:: Work to be completed ::
Count the lines in the material below that contain the word "Stores" and give the number alone.

:: The input ::
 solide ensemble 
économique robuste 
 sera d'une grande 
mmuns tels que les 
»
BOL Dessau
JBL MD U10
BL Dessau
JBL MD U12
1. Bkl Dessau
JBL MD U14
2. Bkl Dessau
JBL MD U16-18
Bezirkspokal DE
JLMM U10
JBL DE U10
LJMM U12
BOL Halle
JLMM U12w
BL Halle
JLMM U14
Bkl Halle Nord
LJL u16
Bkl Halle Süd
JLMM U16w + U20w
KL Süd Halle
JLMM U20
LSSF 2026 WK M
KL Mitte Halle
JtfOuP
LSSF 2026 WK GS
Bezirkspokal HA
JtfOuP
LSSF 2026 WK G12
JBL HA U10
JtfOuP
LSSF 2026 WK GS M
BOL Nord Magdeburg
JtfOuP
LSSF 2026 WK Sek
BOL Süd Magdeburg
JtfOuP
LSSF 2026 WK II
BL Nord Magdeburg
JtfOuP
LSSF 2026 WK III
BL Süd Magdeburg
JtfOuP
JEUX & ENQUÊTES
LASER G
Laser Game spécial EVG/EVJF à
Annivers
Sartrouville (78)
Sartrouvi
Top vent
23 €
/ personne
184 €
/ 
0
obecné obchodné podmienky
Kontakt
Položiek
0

--

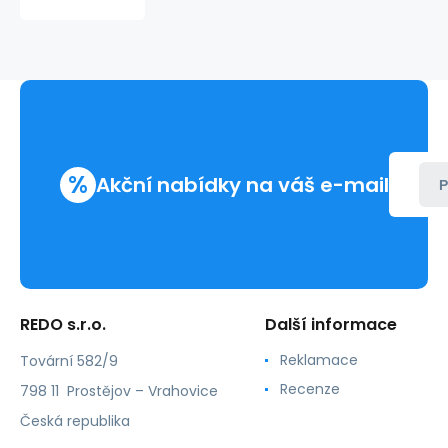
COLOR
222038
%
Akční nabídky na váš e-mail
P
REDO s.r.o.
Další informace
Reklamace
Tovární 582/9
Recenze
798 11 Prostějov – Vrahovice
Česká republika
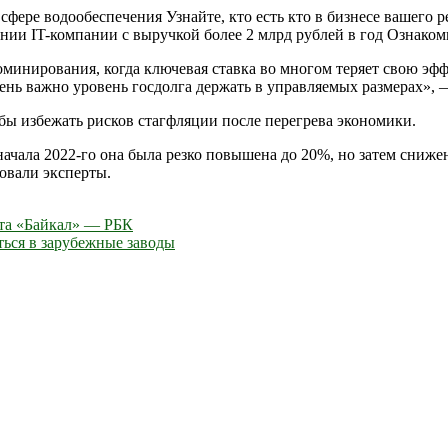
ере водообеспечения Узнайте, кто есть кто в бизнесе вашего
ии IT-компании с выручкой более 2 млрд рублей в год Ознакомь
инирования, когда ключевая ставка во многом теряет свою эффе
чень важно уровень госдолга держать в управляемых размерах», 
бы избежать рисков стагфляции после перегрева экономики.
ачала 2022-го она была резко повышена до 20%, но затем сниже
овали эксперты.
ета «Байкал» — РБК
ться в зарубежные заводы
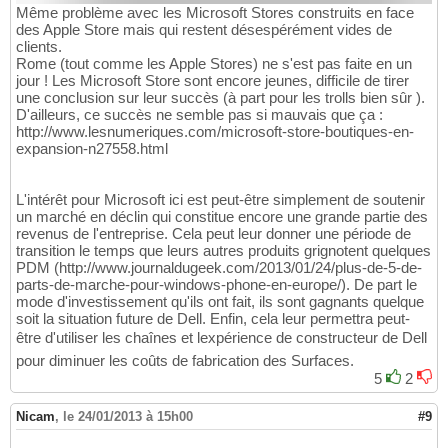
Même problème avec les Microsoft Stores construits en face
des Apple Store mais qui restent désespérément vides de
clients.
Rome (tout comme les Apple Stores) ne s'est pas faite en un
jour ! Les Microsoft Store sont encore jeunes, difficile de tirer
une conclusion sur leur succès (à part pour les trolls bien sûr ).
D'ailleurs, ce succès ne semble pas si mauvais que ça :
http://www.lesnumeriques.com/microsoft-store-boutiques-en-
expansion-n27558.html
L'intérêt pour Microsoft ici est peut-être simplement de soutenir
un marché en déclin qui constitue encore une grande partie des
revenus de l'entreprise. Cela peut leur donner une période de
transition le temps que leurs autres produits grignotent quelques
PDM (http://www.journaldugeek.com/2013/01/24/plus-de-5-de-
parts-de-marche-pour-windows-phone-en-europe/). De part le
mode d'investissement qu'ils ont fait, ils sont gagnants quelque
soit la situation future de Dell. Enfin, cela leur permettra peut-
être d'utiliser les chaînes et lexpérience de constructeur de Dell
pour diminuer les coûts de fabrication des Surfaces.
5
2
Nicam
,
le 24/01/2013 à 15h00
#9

:: Answer section ::
2